In 2008, Village set up a Tax Increment Financing (TIF) District in order to provide Springhill Shopping Center with $4 million in initial funding for renovations at the Shopping Center. By 2009, the Shopping Center was facing economic problems with the renovations. Springhill then asked the Village to establish some other mechanism to provide additional funding for renovations.
This time, the Village decided to establish a “special service area” pursuant to the SSA Act. The SSA Act generally allows a municipality to levy additional property taxes in a specific geographic area for the purpose of providing special services not otherwise available to the entire municipality. On December 7, 2009, the Village adopted Ordinance 09–27 proposing the establishment of a special service area (SSA #6) and the issuance of SSA bonds in an amount not to exceed $2.95 million (later reduced to $1.5 million). The SSA bonds for SSA #6 were to be repaid through a levy of property taxes for the properties in the SSA.
The Shopping Center contains approximately 180,000 square feet of retail space. F.A.S.T. owns approximately 60,000 square feet of that space (the “East Property”). The remaining 120,000 square feet of the center lies west of the East Property (the “West Property”).
Notwithstanding the $1.5 million bond amount in the ordinance, the taxes assessed upon the East Property were based on the original amount of $2.95 million. So far, $866,423 of the $1.5 million in proceeds from the bonds has been spent. Of that $866,423, only $16,255 benefitted the East Property. The Bank or any subsequent owner of the East Property must continue paying its share of the additional property taxes through 2029.
In 2013, the East Property, which takes up 33% of the total square footage of SSA #6, was responsible for 44% of the SSA tax burden and did not receive any SSA distributions. The East Property was also encumbered with a tax rate increase associated with the SSA #6 bonds within the TIF which devalued the East Property by $500,000.
Foreclosed Assets Sales and Transfer Partnership (F.A.S.T.) and its “authorized agent” – Bank of Camden – filed suit against the Village and Springhill alleging that the Village was disproportionately distributing funds from the SSA in violation of the SSA Act and the local ordinance enacted thereunder.

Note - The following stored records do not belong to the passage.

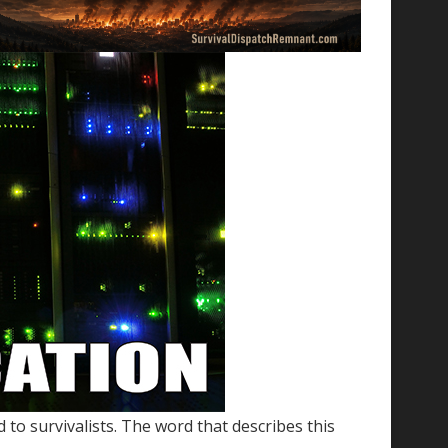
 to survivalists. The word that describes this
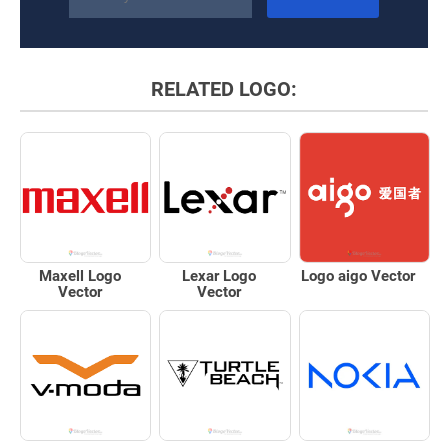
RELATED LOGO:
Maxell Logo
Lexar Logo
Logo aigo Vector
Vector
Vector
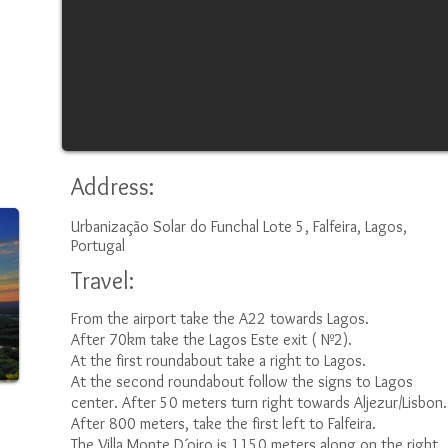
Address:
Urbanização Solar do Funchal Lote 5, Falfeira, Lagos,
Portugal
Travel:
From the airport take the A22 towards Lagos.
After 70km take the Lagos Este exit ( Nº2).
At the first roundabout take a right to Lagos.
At the second roundabout follow the signs to Lagos
center. After 50 meters turn right towards Aljezur/Lisbon.
After 800 meters, take the first left to Falfeira.
The Villa Monte D´oiro is 1150 meters along on the right.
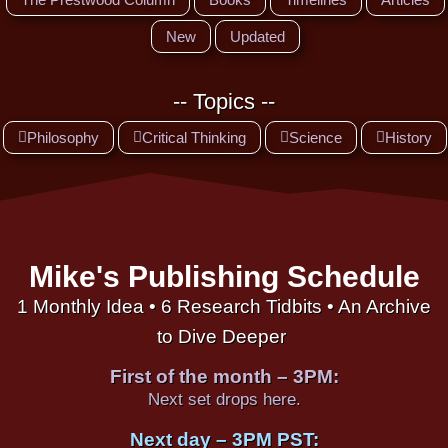
New
Updated
-- Topics --
Philosophy
Critical Thinking
Science
History
Mike's Publishing Schedule
1 Monthly Idea • 6 Research Tidbits • An Archive
to Dive Deeper
First of the month – 3PM:
Next set drops here.
Next day – 3PM PST:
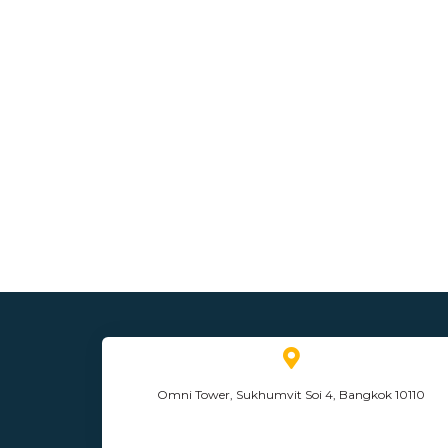
Omni Tower, Sukhumvit Soi 4, Bangkok 10110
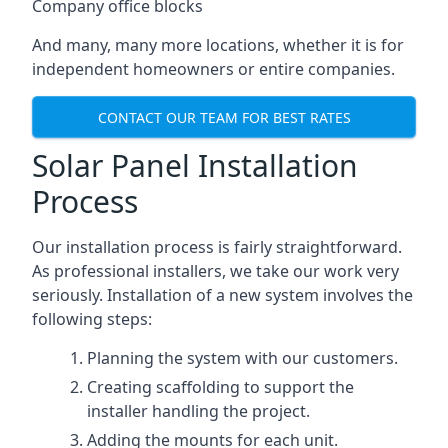
Company office blocks
And many, many more locations, whether it is for
independent homeowners or entire companies.
CONTACT OUR TEAM FOR BEST RATES
Solar Panel Installation
Process
Our installation process is fairly straightforward.
As professional installers, we take our work very
seriously. Installation of a new system involves the
following steps:
Planning the system with our customers.
Creating scaffolding to support the
installer handling the project.
Adding the mounts for each unit.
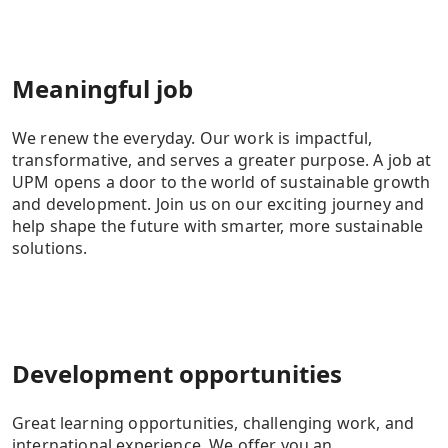
Meaningful job
We renew the everyday. Our work is impactful,
transformative, and serves a greater purpose. A job at
UPM opens a door to the world of sustainable growth
and development. Join us on our exciting journey and
help shape the future with smarter, more sustainable
solutions.
Development opportunities
Great learning opportunities, challenging work, and
international experience. We offer you an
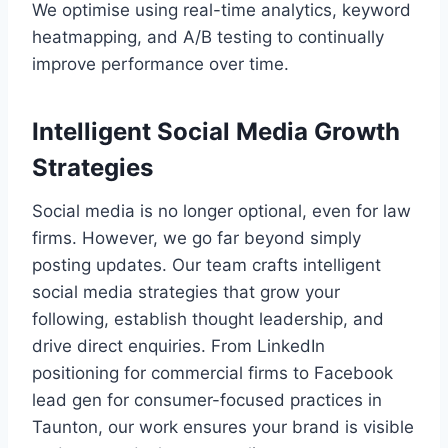
We optimise using real-time analytics, keyword
heatmapping, and A/B testing to continually
improve performance over time.
Intelligent Social Media Growth
Strategies
Social media is no longer optional, even for law
firms. However, we go far beyond simply
posting updates. Our team crafts intelligent
social media strategies that grow your
following, establish thought leadership, and
drive direct enquiries. From LinkedIn
positioning for commercial firms to Facebook
lead gen for consumer-focused practices in
Taunton, our work ensures your brand is visible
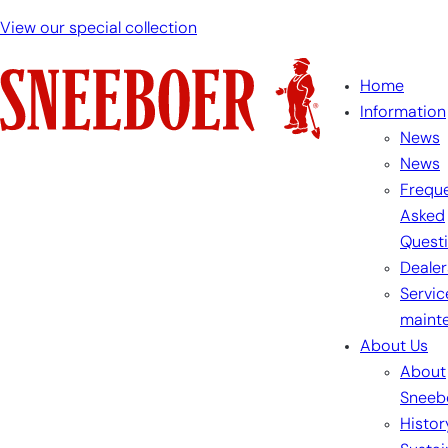
View our special collection
Home
Information
News
News
Freque
Asked
Quest
Dealer
Servic
maint
About Us
About
Sneeb
Histor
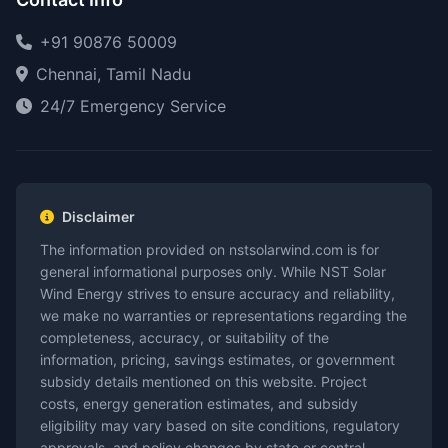
+91 90876 50009
Chennai, Tamil Nadu
24/7 Emergency Service
Disclaimer
The information provided on nstsolarwind.com is for
general informational purposes only. While NST Solar
Wind Energy strives to ensure accuracy and reliability,
we make no warranties or representations regarding the
completeness, accuracy, or suitability of the
information, pricing, savings estimates, or government
subsidy details mentioned on this website. Project
costs, energy generation estimates, and subsidy
eligibility may vary based on site conditions, regulatory
approvals, and policy changes by state or central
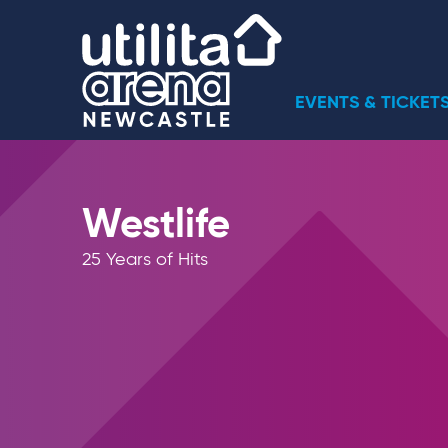
Skip
Utilita Arena
to
content
Accessibility
Buy
EVENTS & TICKET
Tickets
Search
Westlife
25 Years of Hits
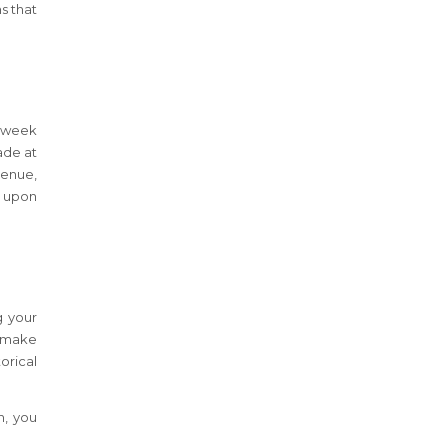
s that
a week
ade at
venue,
s upon
g your
o make
orical
h, you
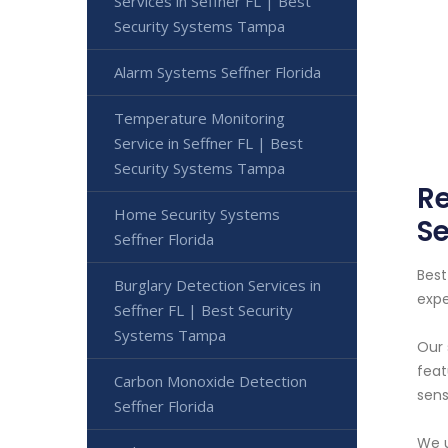
Services in Seffner FL | Best
Security Systems Tampa
Alarm Systems Seffner Florida
Temperature Monitoring
Service in Seffner FL | Best
Security Systems Tampa
Re
Home Security Systems
S
Seffner Florida
Best
Burglary Detection Services in
expe
Seffner FL | Best Security
Systems Tampa
Our 
feat
Carbon Monoxide Detection
sens
Seffner Florida
We u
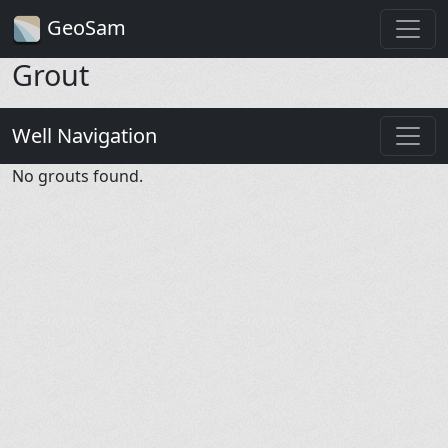
GeoSam
Grout
Well Navigation
No grouts found.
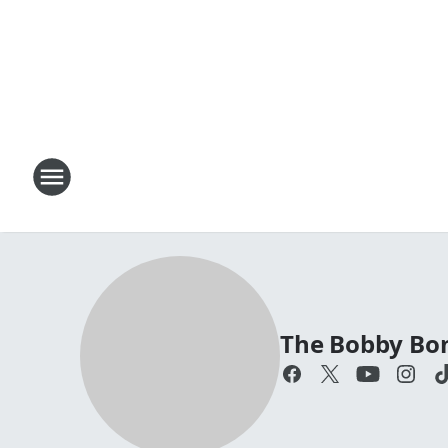
The Bobby Bo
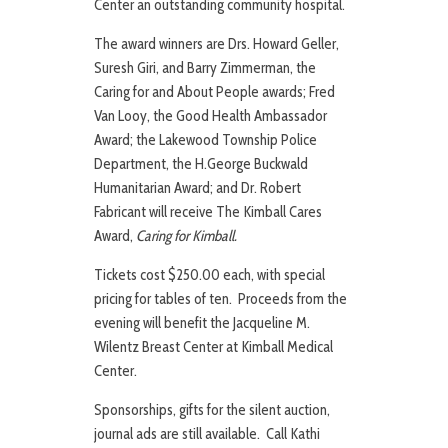
Center an outstanding community hospital.
The award winners are Drs. Howard Geller,
Suresh Giri, and Barry Zimmerman, the
Caring for and About People awards; Fred
Van Looy, the Good Health Ambassador
Award; the Lakewood Township Police
Department, the H.George Buckwald
Humanitarian Award; and Dr. Robert
Fabricant will receive The Kimball Cares
Award,
Caring for Kimball.
Tickets cost $250.00 each, with special
pricing for tables of ten. Proceeds from the
evening will benefit the Jacqueline M.
Wilentz Breast Center at Kimball Medical
Center.
Sponsorships, gifts for the silent auction,
journal ads are still available. Call Kathi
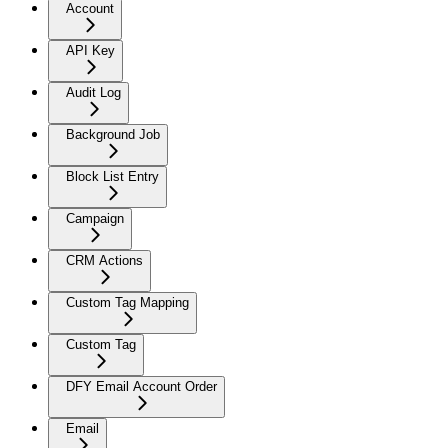
Account
API Key
Audit Log
Background Job
Block List Entry
Campaign
CRM Actions
Custom Tag Mapping
Custom Tag
DFY Email Account Order
Email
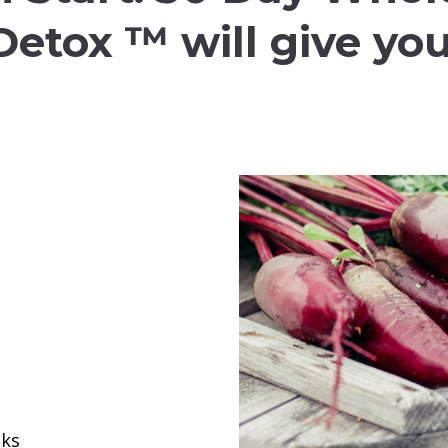
Detox ™ will give you
oks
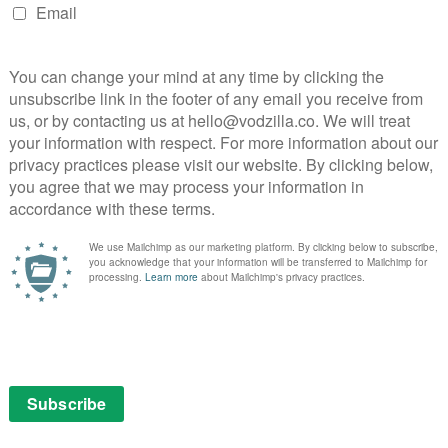
 See our
guide to the show’s best episodes.
ll 4. New seasons are added one at a time every Friday
NEXT STORY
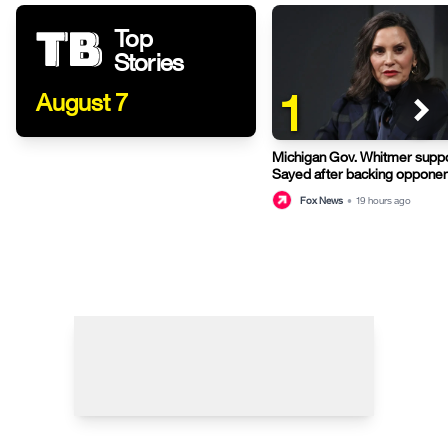
Top
Stories
1
August 7
Michigan Gov. Whitmer suppo
Sayed after backing opponen
primary
Fox News
•
19 hours ago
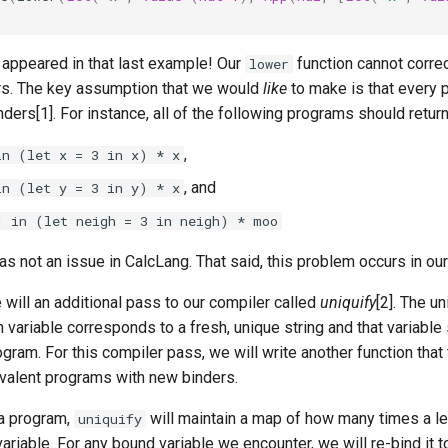
9
 appeared in that last example! Our
function cannot correc
lower
rs. The key assumption that we would
like
to make is that every 
nders[1]. For instance, all of the following programs should return
,
in (let x = 3 in x) * x
, and
in (let y = 3 in y) * x
1 in (let neigh = 3 in neigh) * moo
as not an issue in CalcLang. That said, this problem occurs in ou
 will an additional pass to our compiler called
uniquify
[2]. The u
 variable corresponds to a fresh, unique string and that variable
ogram. For this compiler pass, we will write another function tha
valent programs with new binders.
a program,
will maintain a map of how many times a l
uniquify
ariable. For any bound variable we encounter, we will re-bind it 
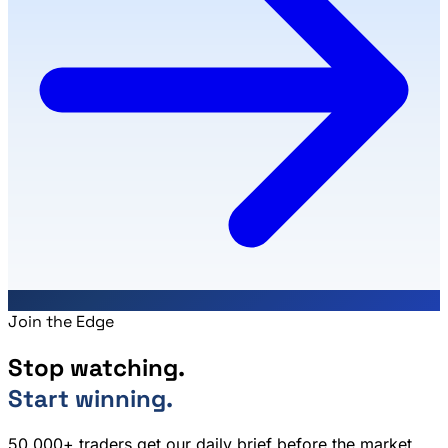
Join the Edge
Stop watching.
Start winning.
50,000+ traders get our daily brief before the market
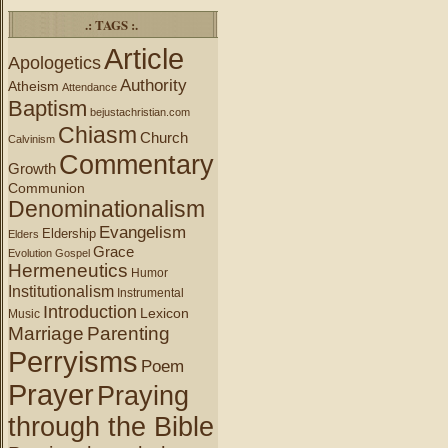
.: TAGS :.
Article
Apologetics
Authority
Atheism
Attendance
Baptism
bejustachristian.com
Chiasm
Church
Calvinism
Commentary
Growth
Communion
Denominationalism
Evangelism
Eldership
Elders
Grace
Evolution
Gospel
Hermeneutics
Humor
Institutionalism
Instrumental
Introduction
Lexicon
Music
Marriage
Parenting
Perryisms
Poem
Prayer
Praying
through the Bible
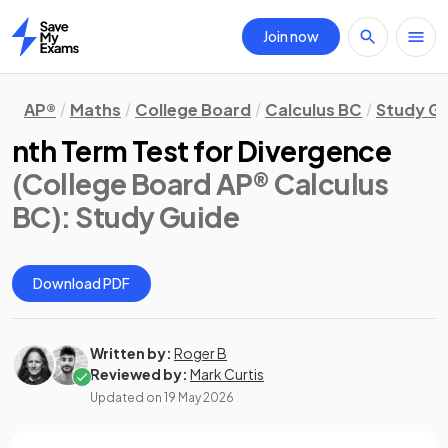
Join now
Home
AP®
Maths
College Board
Calculus BC
Study G
nth Term Test for Divergence
(College Board AP® Calculus
BC)
: Study Guide
Download PDF
Written by:
Roger B
Reviewed by:
Mark Curtis
Updated on
19 May 2026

Plaintiffs also alleged that the Village improperly enacted a moratorium and ordinance preventing the issuance of a business license to one of their potential tenants. Additionally, plaintiffs alleged that the Village was improperly paying legal fees related to this litigation out of SSA funds.
The District Court held that:
- Bank of Camden lacked standing;
- Although it had not paid any of the property taxes associated with the East Property, including the SSA or TIF taxes, F.A.S.T. had standing due to the alleged injury with respect to the resale value of the East Property;
- The SSA Act does not mandate that taxpayers within a SSA receive equal amounts of the SSA proceeds or amounts equal to the SSA taxes they paid, and thus plaintiff’s allegations that SSA #6 disproportionately benefitted the owner of the West Property to the detriment of the East Property failed to state a claim;
- Plaintiffs were not entitled to a mandamus for the court to order the Village Clerk to issue a business license to the Salvation Army to occupy and lease space in the East Property;
- Ambiguity existed within the documents regarding whether the Village was entitled to pay its attorneys’ fees from the SSA #6 improvement fund, precluding summary judgment on this issue.